Published online by Cambridge University Press: 05 March 2012
From the first eight chapters, we conclude that the subject of astrophysical jets has seen observational advances over the last twenty years that take it almost beyond recognition in breadth and depth. The penultimate two chapters have shown how the major theories from the 1980s have been developed and adapted but not dismissed. Yet, there are long-standing debates which have not found a resolution and new issues which stretch our understanding.
The challenging themes can be listed under the following headings. We still need to gather evidence for:
The process of formation and launch
The collimation and acceleration
The propagation, structure and stability
The contents, both near and far from the driving source.

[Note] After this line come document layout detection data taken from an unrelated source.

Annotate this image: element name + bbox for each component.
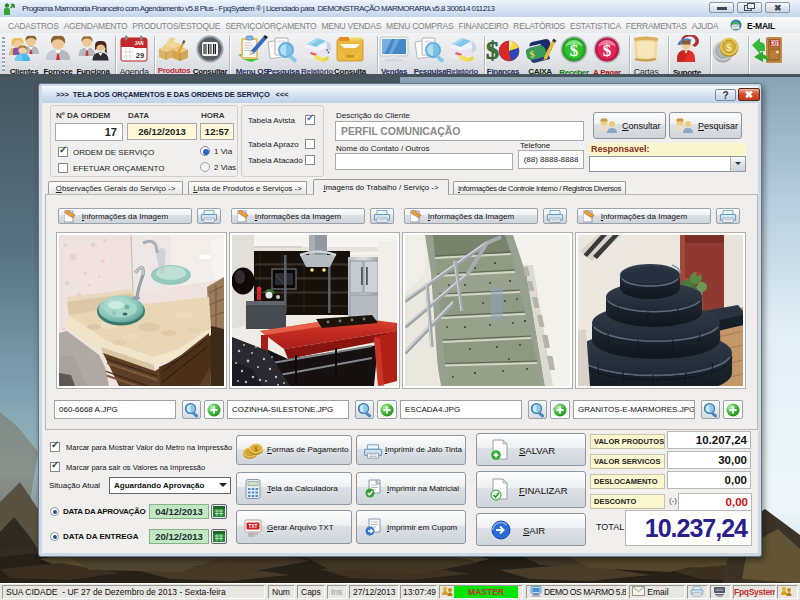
svg-text:$: $ <box>570 41 579 60</box>
svg-text:EXIT: EXIT <box>770 41 780 46</box>
svg-text:JAN: JAN <box>134 41 143 46</box>
svg-text:$: $ <box>603 41 612 60</box>
svg-text:$: $ <box>255 446 258 452</box>
svg-text:$: $ <box>726 41 732 53</box>
svg-text:TXT: TXT <box>248 524 257 529</box>
svg-text:29: 29 <box>136 51 144 60</box>
svg-text:$: $ <box>486 36 499 64</box>
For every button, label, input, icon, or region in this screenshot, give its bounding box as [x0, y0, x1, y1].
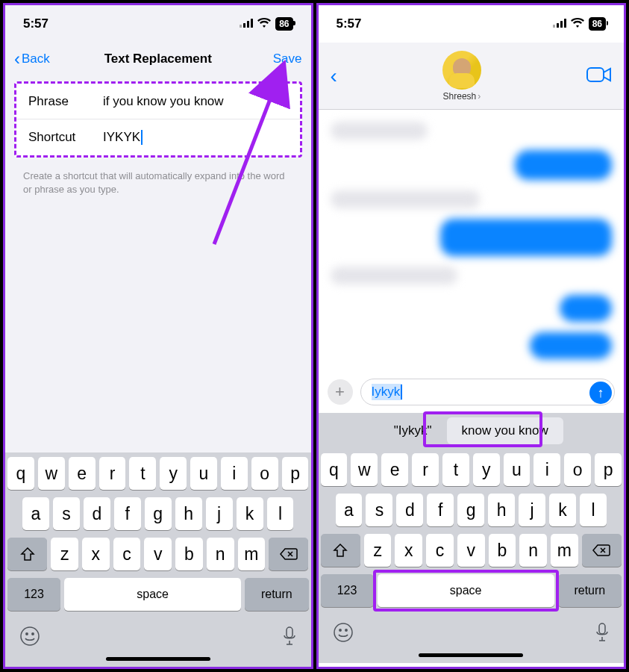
key-c[interactable]: c	[113, 538, 141, 570]
key-n[interactable]: n	[207, 538, 234, 570]
contact-info[interactable]: Shreesh›	[442, 51, 481, 102]
back-button[interactable]: ‹	[331, 64, 337, 88]
chat-header: ‹ Shreesh›	[319, 43, 625, 110]
form-highlight: Phrase if you know you know Shortcut IYK…	[14, 81, 302, 158]
nav-bar: ‹ Back Text Replacement Save	[5, 43, 311, 75]
chevron-right-icon: ›	[478, 91, 481, 102]
key-e[interactable]: e	[381, 453, 408, 486]
key-p[interactable]: p	[595, 453, 622, 486]
key-x[interactable]: x	[82, 538, 110, 570]
key-f[interactable]: f	[114, 497, 141, 530]
home-indicator[interactable]	[106, 657, 210, 661]
page-title: Text Replacement	[104, 52, 212, 66]
key-s[interactable]: s	[53, 497, 80, 530]
key-t[interactable]: t	[129, 457, 156, 490]
wifi-icon	[257, 16, 271, 31]
backspace-key[interactable]	[269, 538, 308, 570]
key-k[interactable]: k	[549, 494, 576, 526]
key-r[interactable]: r	[412, 453, 439, 486]
key-z[interactable]: z	[364, 534, 392, 567]
mic-key[interactable]	[282, 626, 297, 650]
send-button[interactable]: ↑	[589, 382, 612, 404]
key-s[interactable]: s	[366, 494, 392, 526]
svg-point-14	[334, 623, 352, 641]
shortcut-row[interactable]: Shortcut IYKYK	[16, 119, 300, 155]
key-j[interactable]: j	[519, 494, 545, 526]
key-g[interactable]: g	[457, 494, 484, 526]
numbers-key[interactable]: 123	[7, 578, 60, 611]
message-out	[440, 219, 612, 256]
back-button[interactable]: ‹ Back	[14, 49, 50, 69]
chevron-left-icon: ‹	[14, 49, 20, 69]
key-y[interactable]: y	[473, 453, 500, 486]
svg-rect-8	[287, 627, 292, 638]
key-h[interactable]: h	[488, 494, 515, 526]
key-z[interactable]: z	[51, 538, 78, 570]
key-u[interactable]: u	[504, 453, 531, 486]
battery-level: 86	[275, 17, 292, 31]
key-o[interactable]: o	[564, 453, 591, 486]
emoji-key[interactable]	[19, 626, 40, 650]
return-key[interactable]: return	[245, 578, 308, 611]
key-l[interactable]: l	[580, 494, 607, 526]
chat-messages[interactable]	[319, 110, 625, 371]
hint-text: Create a shortcut that will automaticall…	[5, 164, 311, 202]
key-v[interactable]: v	[457, 534, 485, 567]
svg-rect-2	[247, 21, 249, 28]
return-key[interactable]: return	[558, 574, 622, 607]
key-m[interactable]: m	[551, 534, 578, 567]
key-t[interactable]: t	[442, 453, 469, 486]
key-n[interactable]: n	[519, 534, 547, 567]
key-a[interactable]: a	[336, 494, 363, 526]
key-p[interactable]: p	[282, 457, 309, 490]
add-button[interactable]: +	[328, 379, 353, 405]
key-a[interactable]: a	[22, 497, 49, 530]
message-input-bar: + Iykyk ↑	[319, 371, 625, 413]
shortcut-input[interactable]: IYKYK	[103, 130, 288, 146]
message-input[interactable]: Iykyk ↑	[360, 379, 616, 405]
phrase-row[interactable]: Phrase if you know you know	[16, 84, 300, 119]
key-i[interactable]: i	[221, 457, 248, 490]
key-w[interactable]: w	[38, 457, 65, 490]
emoji-key[interactable]	[333, 622, 354, 646]
key-g[interactable]: g	[145, 497, 172, 530]
key-l[interactable]: l	[267, 497, 294, 530]
key-f[interactable]: f	[427, 494, 454, 526]
shift-key[interactable]	[321, 534, 360, 567]
key-o[interactable]: o	[251, 457, 278, 490]
video-call-button[interactable]	[586, 66, 612, 87]
key-u[interactable]: u	[190, 457, 217, 490]
key-e[interactable]: e	[69, 457, 96, 490]
key-w[interactable]: w	[351, 453, 378, 486]
home-indicator[interactable]	[419, 653, 523, 657]
space-key[interactable]: space	[378, 574, 554, 607]
key-q[interactable]: q	[321, 453, 348, 486]
key-b[interactable]: b	[175, 538, 203, 570]
key-i[interactable]: i	[533, 453, 560, 486]
key-d[interactable]: d	[84, 497, 110, 530]
shift-key[interactable]	[7, 538, 47, 570]
signal-icon	[240, 16, 253, 31]
space-key[interactable]: space	[64, 578, 241, 611]
save-button[interactable]: Save	[273, 52, 302, 66]
message-in	[331, 190, 480, 208]
svg-point-7	[32, 633, 34, 635]
key-c[interactable]: c	[426, 534, 454, 567]
key-d[interactable]: d	[396, 494, 423, 526]
key-v[interactable]: v	[144, 538, 172, 570]
key-m[interactable]: m	[238, 538, 266, 570]
backspace-key[interactable]	[582, 534, 622, 567]
numbers-key[interactable]: 123	[321, 574, 374, 607]
phrase-input[interactable]: if you know you know	[103, 94, 288, 109]
shortcut-label: Shortcut	[28, 130, 103, 145]
mic-key[interactable]	[595, 622, 610, 646]
key-q[interactable]: q	[7, 457, 34, 490]
key-k[interactable]: k	[237, 497, 263, 530]
key-r[interactable]: r	[99, 457, 126, 490]
key-b[interactable]: b	[489, 534, 516, 567]
svg-point-15	[339, 629, 340, 631]
key-j[interactable]: j	[206, 497, 233, 530]
key-y[interactable]: y	[160, 457, 187, 490]
key-h[interactable]: h	[175, 497, 202, 530]
key-x[interactable]: x	[395, 534, 422, 567]
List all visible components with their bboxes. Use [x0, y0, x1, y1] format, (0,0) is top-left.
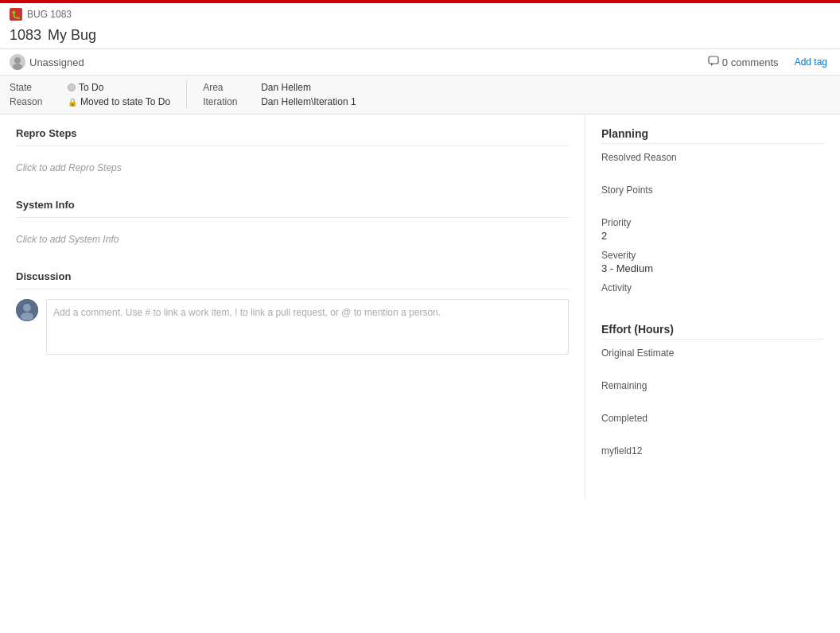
assignee-area[interactable]: Unassigned — [10, 54, 84, 70]
title-bar-top: 🐛 BUG 1083 — [10, 8, 830, 24]
original-estimate-value[interactable] — [601, 360, 824, 372]
discussion-divider — [16, 289, 569, 289]
activity-value[interactable] — [601, 295, 824, 307]
severity-row: Severity 3 - Medium — [601, 250, 824, 274]
severity-value[interactable]: 3 - Medium — [601, 262, 824, 274]
myfield12-value[interactable] — [601, 458, 824, 470]
completed-value[interactable] — [601, 425, 824, 437]
bug-icon: 🐛 — [10, 8, 22, 21]
original-estimate-row: Original Estimate — [601, 348, 824, 372]
svg-point-2 — [13, 64, 22, 70]
system-info-title: System Info — [16, 199, 569, 211]
planning-section: Planning Resolved Reason Story Points Pr… — [601, 127, 824, 307]
discussion-section: Discussion Add a comment. Use # to link … — [16, 270, 569, 355]
comments-count: 0 comments — [722, 56, 779, 68]
resolved-reason-value[interactable] — [601, 165, 824, 177]
work-item-id: 1083 — [10, 27, 41, 44]
effort-section: Effort (Hours) Original Estimate Remaini… — [601, 323, 824, 470]
system-info-section: System Info Click to add System Info — [16, 199, 569, 251]
comment-box: Add a comment. Use # to link a work item… — [16, 299, 569, 355]
severity-label: Severity — [601, 250, 824, 261]
comment-icon — [708, 56, 719, 69]
comment-placeholder: Add a comment. Use # to link a work item… — [53, 307, 441, 318]
comment-input[interactable]: Add a comment. Use # to link a work item… — [46, 299, 569, 355]
reason-field-row: Reason 🔒 Moved to state To Do — [10, 95, 170, 109]
remaining-row: Remaining — [601, 380, 824, 405]
svg-point-5 — [23, 304, 31, 312]
myfield12-label: myfield12 — [601, 445, 824, 456]
add-tag-button[interactable]: Add tag — [791, 56, 830, 68]
planning-title: Planning — [601, 127, 824, 140]
activity-row: Activity — [601, 282, 824, 307]
repro-steps-title: Repro Steps — [16, 127, 569, 139]
comments-area[interactable]: 0 comments — [708, 56, 779, 69]
area-iteration-field-group: Area Dan Hellem Iteration Dan Hellem\Ite… — [203, 76, 371, 114]
repro-steps-divider — [16, 146, 569, 146]
svg-point-1 — [14, 57, 21, 64]
state-dot-icon — [68, 83, 76, 91]
work-item-title[interactable]: My Bug — [48, 27, 96, 44]
assignee-label: Unassigned — [29, 56, 84, 68]
state-field-row: State To Do — [10, 80, 170, 95]
planning-divider — [601, 143, 824, 144]
left-panel: Repro Steps Click to add Repro Steps Sys… — [0, 115, 585, 499]
iteration-field-row: Iteration Dan Hellem\Iteration 1 — [203, 95, 356, 109]
reason-value[interactable]: 🔒 Moved to state To Do — [68, 96, 170, 107]
resolved-reason-row: Resolved Reason — [601, 152, 824, 177]
discussion-title: Discussion — [16, 270, 569, 282]
state-value[interactable]: To Do — [68, 82, 103, 93]
fields-vertical-divider — [186, 80, 187, 109]
repro-steps-section: Repro Steps Click to add Repro Steps — [16, 127, 569, 180]
completed-label: Completed — [601, 413, 824, 424]
fields-row: State To Do Reason 🔒 Moved to state To D… — [0, 76, 840, 115]
repro-steps-input[interactable]: Click to add Repro Steps — [16, 156, 569, 180]
reason-label: Reason — [10, 96, 61, 107]
right-panel: Planning Resolved Reason Story Points Pr… — [585, 115, 840, 499]
main-content: Repro Steps Click to add Repro Steps Sys… — [0, 115, 840, 499]
title-bar: 🐛 BUG 1083 1083 My Bug — [0, 3, 840, 49]
svg-point-6 — [21, 313, 33, 320]
effort-title: Effort (Hours) — [601, 323, 824, 336]
iteration-value[interactable]: Dan Hellem\Iteration 1 — [261, 96, 356, 107]
remaining-label: Remaining — [601, 380, 824, 391]
area-label: Area — [203, 82, 255, 93]
area-value[interactable]: Dan Hellem — [261, 82, 311, 93]
story-points-value[interactable] — [601, 197, 824, 209]
assignee-avatar-icon — [10, 54, 25, 70]
original-estimate-label: Original Estimate — [601, 348, 824, 359]
activity-label: Activity — [601, 282, 824, 293]
story-points-row: Story Points — [601, 184, 824, 209]
resolved-reason-label: Resolved Reason — [601, 152, 824, 163]
completed-row: Completed — [601, 413, 824, 437]
effort-divider — [601, 339, 824, 340]
state-label: State — [10, 82, 61, 93]
bug-id-label: BUG 1083 — [27, 9, 72, 20]
system-info-divider — [16, 217, 569, 218]
lock-icon: 🔒 — [68, 98, 77, 107]
priority-value[interactable]: 2 — [601, 230, 824, 242]
priority-row: Priority 2 — [601, 217, 824, 242]
myfield12-row: myfield12 — [601, 445, 824, 470]
svg-rect-3 — [709, 56, 718, 64]
iteration-label: Iteration — [203, 96, 255, 107]
priority-label: Priority — [601, 217, 824, 228]
work-item-title-row: 1083 My Bug — [10, 24, 830, 49]
system-info-input[interactable]: Click to add System Info — [16, 227, 569, 251]
area-field-row: Area Dan Hellem — [203, 80, 356, 95]
story-points-label: Story Points — [601, 184, 824, 196]
state-field-group: State To Do Reason 🔒 Moved to state To D… — [10, 76, 186, 114]
remaining-value[interactable] — [601, 393, 824, 405]
metadata-bar: Unassigned 0 comments Add tag — [0, 49, 840, 76]
user-avatar — [16, 299, 38, 321]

Here, rather than providing a long list of questions, we focus on some specific hot issues relevant to the general subject: the composition, regulation, feedback and unification.
Composition
The physical parameters, such as the energy, speed, mass flux and abundances of jet material, can often be constrained after identifying the radiation process. However, invisible components, whose presence has not yet been settled, may be flowing out adjacent to the radiating material or mixed in on the particle scale. For example, in the observed warm atomic and cold molecular jets from young stars and protostars, there may be more outflowing mass in the form of cold neutral atomic gas (Nisini et al., 2005). In addition, dust internal to the jet avoids direct detection (Dionatos et al., 2009).